- **PROBLEM TO SOLVE**
Which lines run from the one with "तांबे की तार" through the end of the data? Retype them exactly, without pictures.

- **DATA FOR THIS EXERCISE**
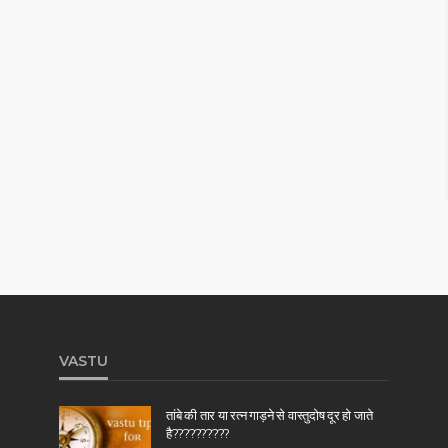
VASTU
तांबे की तार या रत्न गाड़ने से वास्तुदोष दूर हो जाते
है??????????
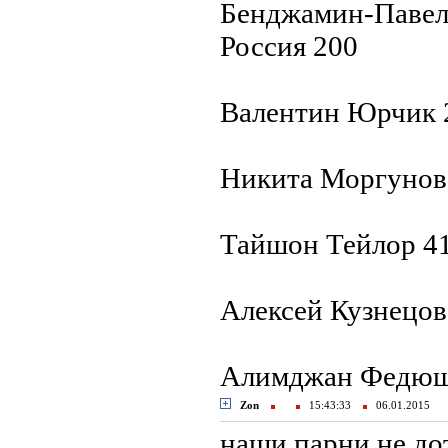
Бенджамин-Павел 
Россия 200
Валентин Юрчик 2
Никита Моргунов 
Тайшон Тейлор 41
Алексей Кузнецов
Алимджан Федюши
Zon
15:43:33
06.01.2015
наши парни не до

- **WRITTEN SOLUTION**
तांबे की तार या रत्न गाड़ने से वास्तुदोष दूर हो जाते
है??????????
Бенджамин-Павел 
Россия 200
Валентин Юрчик 2
Никита Моргунов 
Тайшон Тейлор 41
Алексей Кузнецов
Алимджан Федюши
Zon
15:43:33
06.01.2015
наши парни не до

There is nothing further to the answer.